What I was saying was that 43 was a very arbitrary number of goals to have, in this context. Why 43? Why not 57, or 72, or 17? There's no apparent reason for the choice of "43things".

Merlin's site builds on the idea of a 43-manila-folder tickler file, which those ancients of us remember using: 31 for each day of a month, 12 for each succeeding future month. You physically rotate the contents daily, so nothing is forgotten. As a lightweight organizational system, it's hard to beat, as long as you actually use it. It remains common in legal offices. "43folders", then, is not arbitrary, but recalling an essential attribute. Indeed, some of his users are using, or even taking up, such tickler files.

missbossy (and the rest of you): I really don't know what the snark's about. Some of us don't come by these organizational skills naturally.
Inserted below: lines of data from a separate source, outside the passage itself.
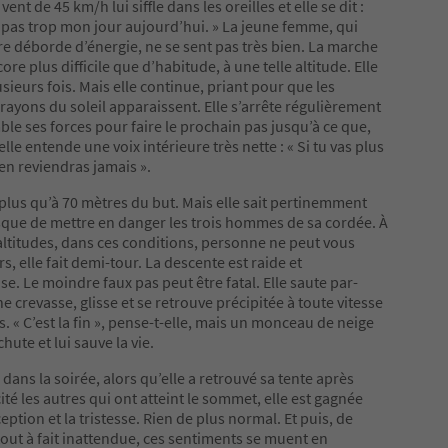
 vent de 45 km/h lui siffle dans les oreilles et elle se dit :
t pas trop mon jour aujourd’hui. » La jeune femme, qui
re déborde d’énergie, ne se sent pas très bien. La marche
core plus difficile que d’habitude, à une telle altitude. Elle
usieurs fois. Mais elle continue, priant pour que les
rayons du soleil apparaissent. Elle s’arrête régulièrement
ble ses forces pour faire le prochain pas jusqu’à ce que,
lle entende une voix intérieure très nette : « Si tu vas plus
n’en reviendras jamais ».
t plus qu’à 70 mètres du but. Mais elle sait pertinemment
isque de mettre en danger les trois hommes de sa cordée. À
 altitudes, dans ces conditions, personne ne peut vous
rs, elle fait demi-tour. La descente est raide et
e. Le moindre faux pas peut être fatal. Elle saute par-
e crevasse, glisse et se retrouve précipitée à toute vitesse
s. « C’est la fin », pense-t-elle, mais un monceau de neige
chute et lui sauve la vie.
 dans la soirée, alors qu’elle a retrouvé sa tente après
cité les autres qui ont atteint le sommet, elle est gagnée
eption et la tristesse. Rien de plus normal. Et puis, de
out à fait inattendue, ces sentiments se muent en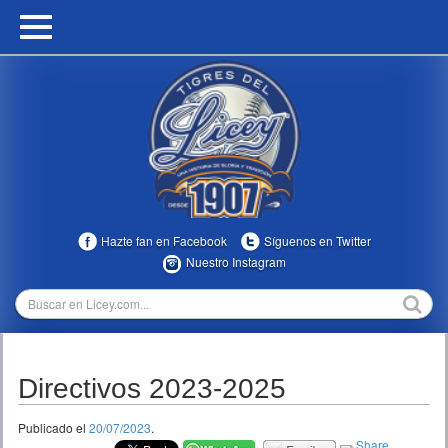
HOME
CALENDARIO
HISTORIA
ESTADÍSTICAS
COMUNIDAD
Hazte fan en Facebook
Síguenos en Twitter
INFOMEDIA
Nuestro Instagram
MULTIMEDIA
DIRECTIVOS 2023-2025
Directivos 2023-2025
TEMPORADAS
Publicado el
20/07/2023
.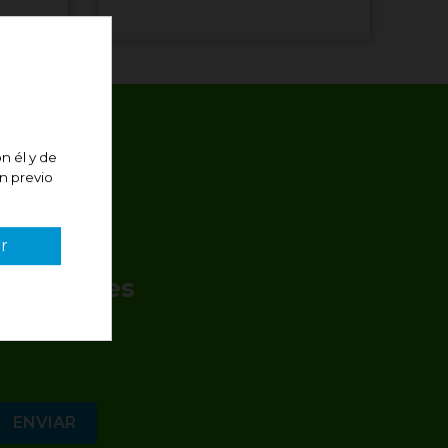
n él y de
án previo
r
romociones
vers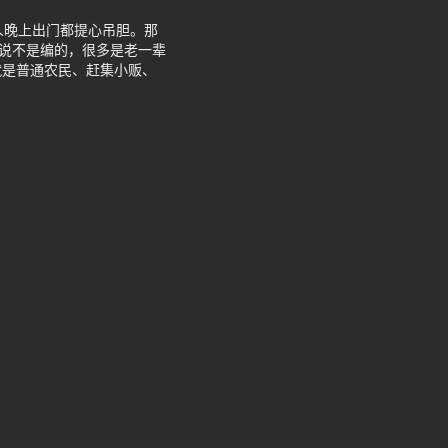
人晚上出门都提心吊胆。那
传说不是编的，很多是老一辈
就是普通农民、赶集小贩、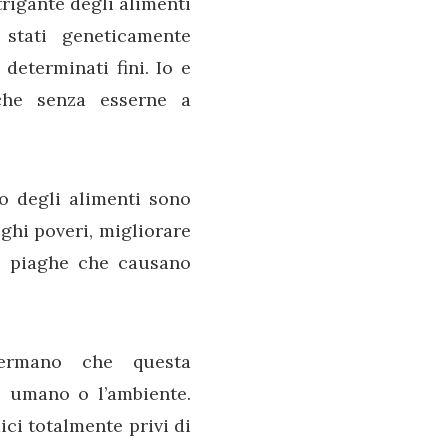
trigante degli alimenti
 stati geneticamente
determinati fini. Io e
nche senza esserne a
o degli alimenti sono
oghi poveri, migliorare
le piaghe che causano
fermano che questa
o umano o l’ambiente.
ci totalmente privi di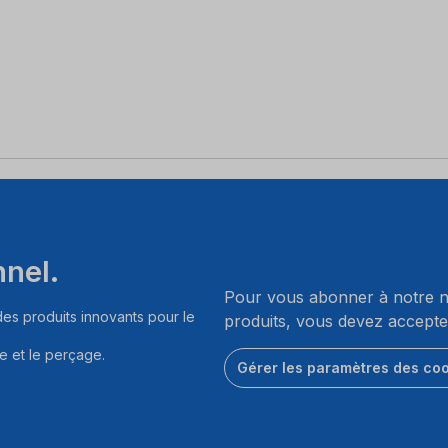
nnel.
Pour vous abonner à notre ne
es produits innovants pour le
produits, vous devez accepte
e et le perçage.
Gérer les paramètres des co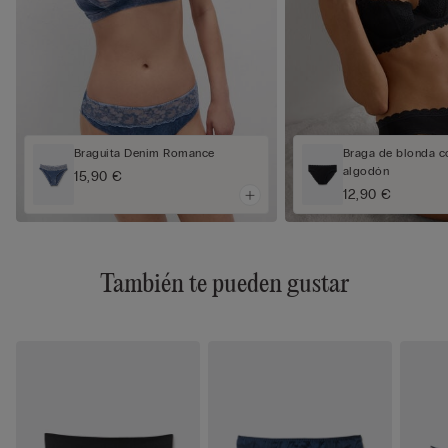
Braguita Denim Romance
Braga de blonda c
algodón
15,90 €
12,90 €
También te pueden gustar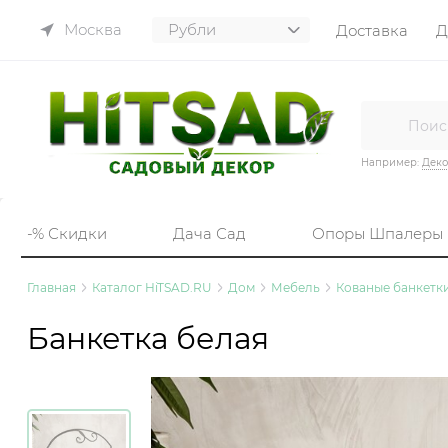
Москва
Доставка
Д
Например:
Деко
-% Скидки
Дача Сад
Опоры Шпалеры
Главная
Каталог HiTSAD.RU
Дом
Мебель
Кованые банкетк
Банкетка белая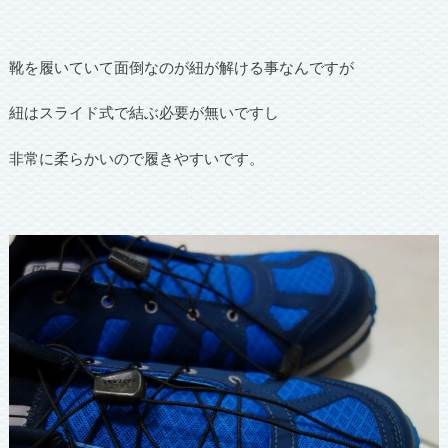
靴を履いていて面倒なのが紐が解ける事なんですが
紐はスライド式で結ぶ必要が無いですし
非常に柔らかいので履きやすいです。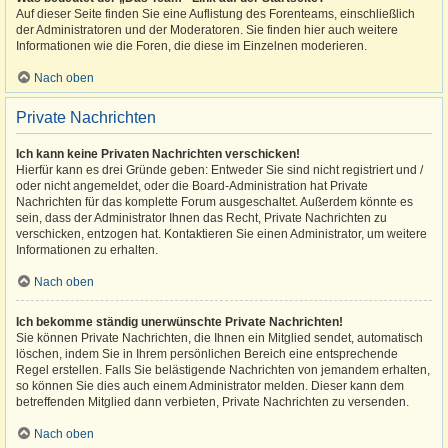
Auf dieser Seite finden Sie eine Auflistung des Forenteams, einschließlich
der Administratoren und der Moderatoren. Sie finden hier auch weitere
Informationen wie die Foren, die diese im Einzelnen moderieren.
Nach oben
Private Nachrichten
Ich kann keine Privaten Nachrichten verschicken!
Hierfür kann es drei Gründe geben: Entweder Sie sind nicht registriert und /
oder nicht angemeldet, oder die Board-Administration hat Private
Nachrichten für das komplette Forum ausgeschaltet. Außerdem könnte es
sein, dass der Administrator Ihnen das Recht, Private Nachrichten zu
verschicken, entzogen hat. Kontaktieren Sie einen Administrator, um weitere
Informationen zu erhalten.
Nach oben
Ich bekomme ständig unerwünschte Private Nachrichten!
Sie können Private Nachrichten, die Ihnen ein Mitglied sendet, automatisch
löschen, indem Sie in Ihrem persönlichen Bereich eine entsprechende
Regel erstellen. Falls Sie belästigende Nachrichten von jemandem erhalten,
so können Sie dies auch einem Administrator melden. Dieser kann dem
betreffenden Mitglied dann verbieten, Private Nachrichten zu versenden.
Nach oben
I don't imagine that GTD or 43things or 43folders or anything else is the magic bullet that will fix my (so far wildly mismanaged) life, but I think having tools such as these just might improve my odds. Believe me, I've met people who've drunk the Franklin-Covey Kool-Aid.

I do know that if I ever develop a halfway cool web application, I'm probably going to make some httpd modifications to reject referrers from MeFi. These days, it's like ThirdVoice, with complete sentences.
posted by dhartung at 9:44 PM on February 9, 2005


jjg implies that 43things, which only launched in December, was stealing Merlin's good name after several months building a brand. The evidence shows they got the name a lot earlier, though.

Registered earlier, but not made public until long after the other site was well-established. This namespace collision was Robot Co-op's to avoid. That they couldn't be bothered to do so -- especially, as you point out, given that the number 43 is utterly arbitrary to the purpose of their site -- tells me everything I need to know about them.

I look forward to their upcoming projects "Slashingdot", "Yayhoo", and "Gotmail".